▶ Exercise description: What lines in the following entries hold the word "bounding"? Copy each one.

-- The records follows --

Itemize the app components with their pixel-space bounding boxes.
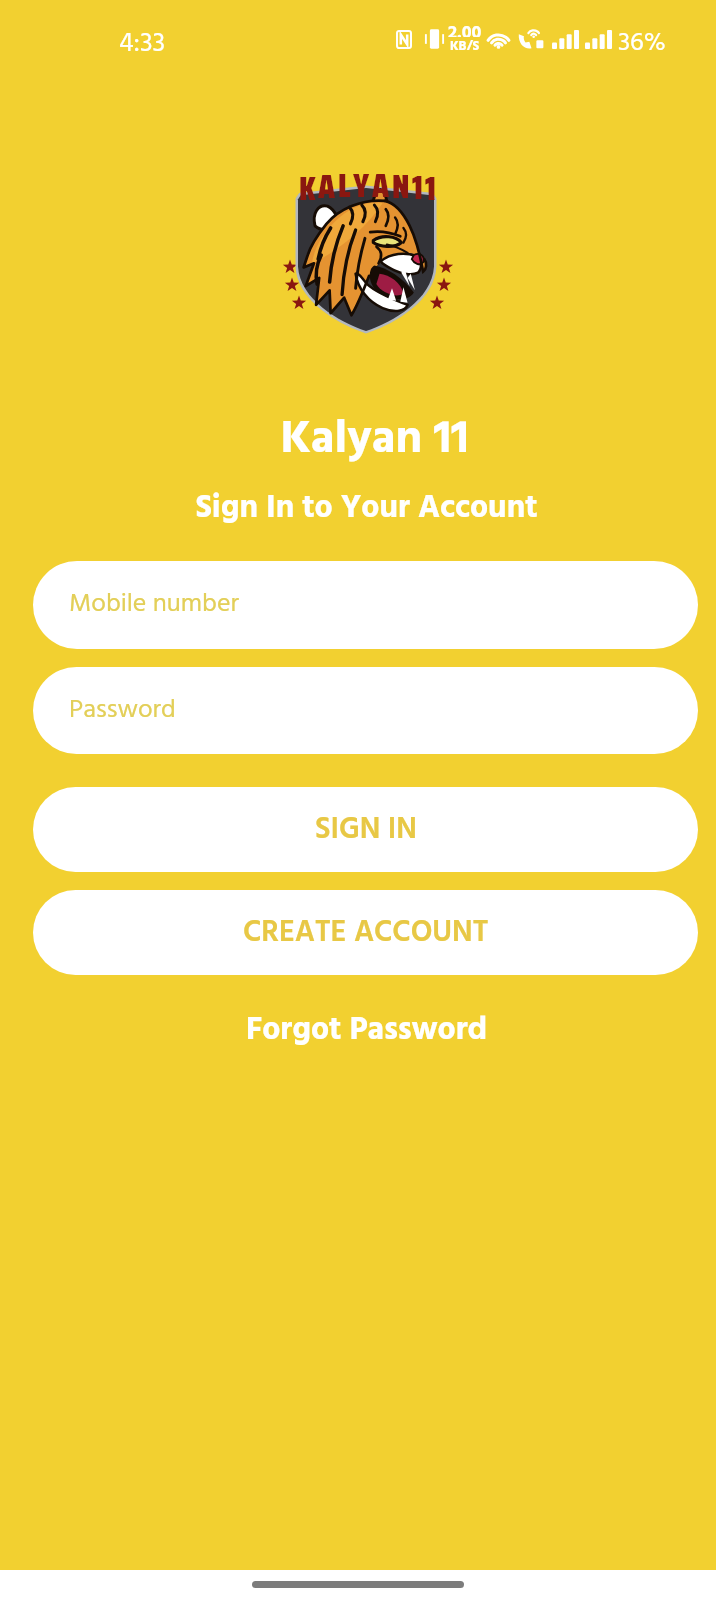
button[interactable]: SIGN IN xyxy=(33,787,698,872)
staticText: Mobile number xyxy=(69,584,239,626)
staticText: KB/S xyxy=(450,36,480,50)
staticText: 36% xyxy=(618,23,666,65)
staticText: Forgot Password xyxy=(246,1005,488,1056)
button[interactable]: Password xyxy=(33,667,698,754)
staticText: Kalyan 11 xyxy=(33,403,716,477)
staticText: 1 xyxy=(425,163,438,215)
staticText: L xyxy=(338,160,353,212)
button[interactable]: CREATE ACCOUNT xyxy=(33,890,698,975)
other: Kalyan 11 logo xyxy=(268,155,468,335)
staticText: 4:33 xyxy=(119,23,166,66)
staticText: A xyxy=(318,161,338,213)
staticText: K xyxy=(299,163,318,215)
staticText: SIGN IN xyxy=(315,806,417,854)
staticText: A xyxy=(372,160,392,212)
staticText: N xyxy=(392,161,412,213)
staticText: Sign In to Your Account xyxy=(17,483,716,534)
staticText: 1 xyxy=(412,162,425,214)
staticText: CREATE ACCOUNT xyxy=(243,909,489,957)
button[interactable]: Forgot Password xyxy=(0,1002,716,1058)
staticText: Password xyxy=(69,690,176,732)
staticText: Y xyxy=(353,160,372,212)
staticText: 2.00 xyxy=(448,19,482,37)
button[interactable]: Mobile number xyxy=(33,561,698,649)
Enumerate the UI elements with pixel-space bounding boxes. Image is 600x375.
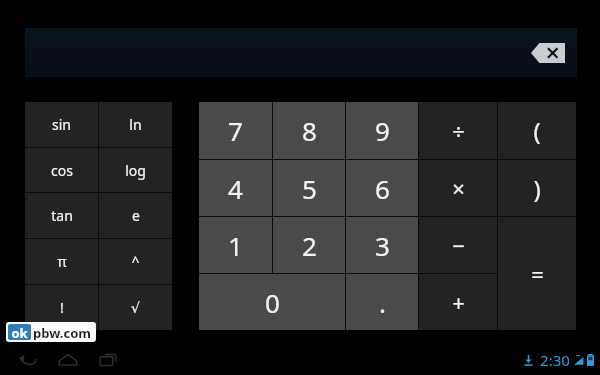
button[interactable]: Backspace	[25, 28, 577, 77]
button[interactable]: 4	[199, 160, 272, 216]
staticText: pbw.com	[33, 324, 91, 340]
staticText: 5	[302, 171, 317, 206]
staticText: !	[60, 298, 64, 317]
staticText: π	[57, 252, 67, 271]
button[interactable]: ^	[99, 239, 172, 284]
staticText: √	[131, 300, 140, 316]
button[interactable]: )	[498, 160, 576, 216]
staticText: 3	[375, 228, 390, 263]
button[interactable]: 5	[273, 160, 345, 216]
button[interactable]: ln	[99, 102, 172, 147]
staticText: 2	[302, 228, 317, 263]
button[interactable]: +	[419, 274, 497, 330]
button[interactable]: 3	[346, 217, 418, 273]
staticText: +	[452, 287, 465, 317]
staticText: 8	[302, 113, 317, 148]
button[interactable]: sin	[25, 102, 98, 147]
staticText: 1	[228, 228, 243, 263]
staticText: e	[132, 206, 140, 225]
staticText: 4	[228, 171, 243, 206]
button[interactable]: 2	[273, 217, 345, 273]
button[interactable]: 1	[199, 217, 272, 273]
staticText: ×	[452, 173, 465, 203]
button[interactable]: π	[25, 239, 98, 284]
button[interactable]: √	[99, 285, 172, 330]
staticText: ^	[131, 252, 140, 271]
staticText: (	[533, 114, 541, 147]
staticText: 6	[375, 171, 390, 206]
button[interactable]: ÷	[419, 102, 497, 159]
button[interactable]: .	[346, 274, 418, 330]
staticText: =	[531, 259, 544, 289]
button[interactable]: log	[99, 148, 172, 192]
button[interactable]: =	[498, 217, 576, 330]
button[interactable]: ×	[419, 160, 497, 216]
button[interactable]: Back	[8, 345, 48, 375]
button[interactable]: 6	[346, 160, 418, 216]
staticText: log	[125, 161, 146, 180]
button[interactable]: Recent apps	[88, 345, 128, 375]
staticText: ln	[129, 115, 142, 134]
staticText: 0	[265, 285, 280, 320]
button[interactable]: 8	[273, 102, 345, 159]
button[interactable]: tan	[25, 193, 98, 238]
button[interactable]: 0	[199, 274, 345, 330]
button[interactable]: Home	[48, 345, 88, 375]
button[interactable]: e	[99, 193, 172, 238]
staticText: )	[533, 172, 541, 205]
button[interactable]: !	[25, 285, 98, 330]
staticText: ÷	[452, 116, 465, 146]
button[interactable]: (	[498, 102, 576, 159]
staticText: .	[379, 285, 386, 320]
staticText: 7	[228, 113, 243, 148]
staticText: tan	[51, 206, 73, 225]
staticText: ok	[11, 324, 28, 340]
staticText: cos	[51, 161, 73, 180]
staticText: sin	[52, 115, 71, 134]
button[interactable]: Backspace	[531, 43, 565, 63]
staticText: −	[452, 230, 465, 260]
button[interactable]: −	[419, 217, 497, 273]
staticText: 9	[375, 113, 390, 148]
button[interactable]: 7	[199, 102, 272, 159]
staticText: 2:30	[540, 350, 570, 370]
button[interactable]: 9	[346, 102, 418, 159]
button[interactable]: cos	[25, 148, 98, 192]
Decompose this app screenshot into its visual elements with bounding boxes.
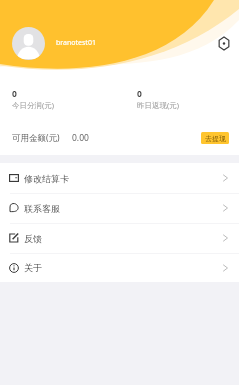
- button[interactable]: 联系客服: [0, 193, 239, 223]
- button[interactable]: 去提现: [201, 132, 229, 144]
- staticText: branotest01: [56, 38, 96, 48]
- button[interactable]: 修改结算卡: [0, 163, 239, 193]
- staticText: 昨日返现(元): [137, 100, 179, 110]
- staticText: 去提现: [205, 134, 226, 143]
- staticText: 联系客服: [24, 203, 60, 214]
- staticText: 0: [12, 88, 17, 100]
- button[interactable]: Settings: [212, 32, 235, 55]
- staticText: 0: [137, 88, 142, 100]
- staticText: 可用金额(元): [12, 132, 60, 144]
- button[interactable]: 反馈: [0, 223, 239, 253]
- staticText: 关于: [24, 262, 42, 273]
- staticText: 0.00: [72, 132, 89, 144]
- staticText: 反馈: [24, 233, 42, 244]
- staticText: 今日分润(元): [12, 100, 54, 110]
- button[interactable]: 关于: [0, 253, 239, 282]
- staticText: 修改结算卡: [24, 173, 69, 184]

-- The records concluded --

▶ Written solution:
Itemize the app components with their pixel-space bounding boxes.
Enumerate the UI elements with pixel-space bounding boxes. Image is 600x375.
Decompose this app screenshot into its visual elements with bounding boxes.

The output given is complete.